Admettons que Staline aurait « tenu » des militants par la connaissance de leurs faiblesses. En quoi la chose signale-t-elle son indignité? Trotskiste, et par définition « militant révolutionnaire » ou « ouvrier », vous connaissez la fonction des responsables des « biographies » des militants et la règle établie par l’Internationale communiste à ce sujet (qui n’avait pas scandalisé Trotski à son époque bolchevique, à ma connaissance). Elle n’établit pas la vilenie des communistes, mais la simple conscience que le camp d’en face pouvait introduire des « moutons noirs » dans le leur. Complot imaginaire? J’ai consulté dans le volume F7 13427, Allemagne, renseignements 1929-30 (Archives nationales) les « listes noires du PC allemand » que détenait la police française (et comment donc? Par quelle curieuse voie?). Elles comportaient « deux parties » : 1° « espions, provocateurs et traîtres », 2° « Escrocs, chevaliers d’industrie et nuisibles au parti ». La confrontation de ces listes avec des sources directes légitime ces précautions communistes de « flicage », qui ne faisaient que répondre à l’adversaire. La pression étrangère en URSS, réelle, non imaginaire, et l’achat de militants par l’adversaire (dont vous auriez une idée précise en lisant mon Choix de la défaite, et bien d’autres avant moi ont traité du cas de Doriot) ont évidemment enraciné ces pratiques. Elles vous choquent? Pas moi, qui suis habituée aux archives policières, donc à la traque des révolutionnaires et à la corruption de militants las de la dure action de classe, piégés pour un motif ou un autre, tentés par une vie plus facile, etc.; qu’elles attestent. Je comprendrais, même si je n’avais pas de sympathie politique précise, que les révolutionnaires aient tenté de se prémunir contre le flicage et la corruption éventuels des leurs. Ils avaient en effet fort à faire. L’épisode des fonds inépuisables de l’UIMM ne surprend que ceux qui ne travaillent pas sur les fonds des services spécialisés de la police, seule sources sérieuses sur ces pratiques.
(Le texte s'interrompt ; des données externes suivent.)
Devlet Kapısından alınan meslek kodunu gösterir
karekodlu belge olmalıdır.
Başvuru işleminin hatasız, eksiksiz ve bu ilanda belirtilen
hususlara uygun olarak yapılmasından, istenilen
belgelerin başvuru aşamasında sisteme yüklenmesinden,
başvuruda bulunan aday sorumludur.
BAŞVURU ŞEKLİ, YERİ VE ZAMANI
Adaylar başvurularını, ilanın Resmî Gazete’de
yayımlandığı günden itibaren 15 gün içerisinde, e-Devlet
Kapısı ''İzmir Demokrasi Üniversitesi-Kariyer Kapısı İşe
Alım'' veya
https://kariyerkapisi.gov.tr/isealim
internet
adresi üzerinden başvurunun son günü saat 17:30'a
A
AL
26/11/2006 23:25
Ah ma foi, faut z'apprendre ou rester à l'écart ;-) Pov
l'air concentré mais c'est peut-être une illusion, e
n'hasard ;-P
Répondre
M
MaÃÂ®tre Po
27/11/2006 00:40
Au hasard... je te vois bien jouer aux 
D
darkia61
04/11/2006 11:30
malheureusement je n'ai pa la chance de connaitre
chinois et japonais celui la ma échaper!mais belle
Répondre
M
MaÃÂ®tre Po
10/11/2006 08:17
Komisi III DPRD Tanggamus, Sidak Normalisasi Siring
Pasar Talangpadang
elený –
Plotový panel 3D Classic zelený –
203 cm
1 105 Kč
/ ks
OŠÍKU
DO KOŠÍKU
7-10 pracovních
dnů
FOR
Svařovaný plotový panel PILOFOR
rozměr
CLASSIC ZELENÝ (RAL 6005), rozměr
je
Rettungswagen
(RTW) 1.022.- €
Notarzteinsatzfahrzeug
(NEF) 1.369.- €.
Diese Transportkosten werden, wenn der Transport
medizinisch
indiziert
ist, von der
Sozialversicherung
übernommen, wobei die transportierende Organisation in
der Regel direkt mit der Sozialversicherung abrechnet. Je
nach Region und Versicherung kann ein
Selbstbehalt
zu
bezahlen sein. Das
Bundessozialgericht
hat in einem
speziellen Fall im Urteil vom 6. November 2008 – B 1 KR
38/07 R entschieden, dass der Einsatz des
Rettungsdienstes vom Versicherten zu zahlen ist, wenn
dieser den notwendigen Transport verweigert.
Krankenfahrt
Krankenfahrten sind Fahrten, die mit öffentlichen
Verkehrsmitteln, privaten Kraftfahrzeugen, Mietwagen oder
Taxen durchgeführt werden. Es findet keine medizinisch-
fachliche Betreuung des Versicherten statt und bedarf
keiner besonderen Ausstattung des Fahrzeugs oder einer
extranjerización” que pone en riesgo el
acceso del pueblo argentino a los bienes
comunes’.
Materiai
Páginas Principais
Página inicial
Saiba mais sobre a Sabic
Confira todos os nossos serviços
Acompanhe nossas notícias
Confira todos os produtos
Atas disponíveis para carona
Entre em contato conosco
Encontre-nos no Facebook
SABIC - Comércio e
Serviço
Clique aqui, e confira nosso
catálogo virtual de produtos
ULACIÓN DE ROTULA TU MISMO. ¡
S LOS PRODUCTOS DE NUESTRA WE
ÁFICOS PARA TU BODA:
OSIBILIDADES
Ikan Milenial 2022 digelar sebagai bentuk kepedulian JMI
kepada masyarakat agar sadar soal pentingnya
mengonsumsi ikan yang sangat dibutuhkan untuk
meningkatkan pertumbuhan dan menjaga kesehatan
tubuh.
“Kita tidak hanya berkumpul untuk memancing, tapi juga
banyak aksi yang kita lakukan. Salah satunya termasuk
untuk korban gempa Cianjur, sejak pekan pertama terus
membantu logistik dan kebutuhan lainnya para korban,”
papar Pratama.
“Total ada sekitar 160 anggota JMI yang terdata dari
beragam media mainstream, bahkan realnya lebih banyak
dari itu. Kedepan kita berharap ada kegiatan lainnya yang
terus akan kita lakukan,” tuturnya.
En revanche, quelles sont vos sources sur la tenue en laisse de Thorez et d’Ernst Thälmann, par Staline qui « aim[ait] les taches »? Prétexte à imputer à Staline seul la ligne « de combattre en priorité les socialistes, jugés plus dangereux que les nazis » (article, p. 42). Il faut résolument ignorer l’histoire allemande, et le rôle réel du SPD de soutien actif aux forces de réaction avant, pendant et après la Première Guerre mondiale, pour attribuer le conflit SPD-KPD aux caprices de Staline. Vous n’allez pas dans votre article jusqu'à mentionner la thèse de Margaret Buber-Neumann, selon laquelle cette canaille de Staline aurait livré à Hitler les militants du KPD. Merci de me dire si des archives soviétiques ont confirmé la thèse de cette ex-communiste que l’Occident a sacralisée autant que Kravchenko (franche canaille selon les fonds du Quai d'Orsay, formels : correspondance de janvier 1948, Europe URSS 1944-1948 vol. 45, relations avec les Anglo-Saxons, janvier-mai 1948, MAE qui a d'ailleurs usé de son témoignage au procès de 1949). Je n’ai en des décennies jamais rien trouvé sur ce point, mais vous suggérez que Staline obtint par le pacte germano-soviétique la capacité de libérer des griffes hitlériennes certains militants communistes ou d’y maintenir les autres, tel Ernst Thälmann qui, « emprisonné par la Gestapo, […] ne sert plus à rien. Staline le laissera pourrir en prison. » (article, p. 42). Il aurait donc eu le pouvoir de l’en sortir.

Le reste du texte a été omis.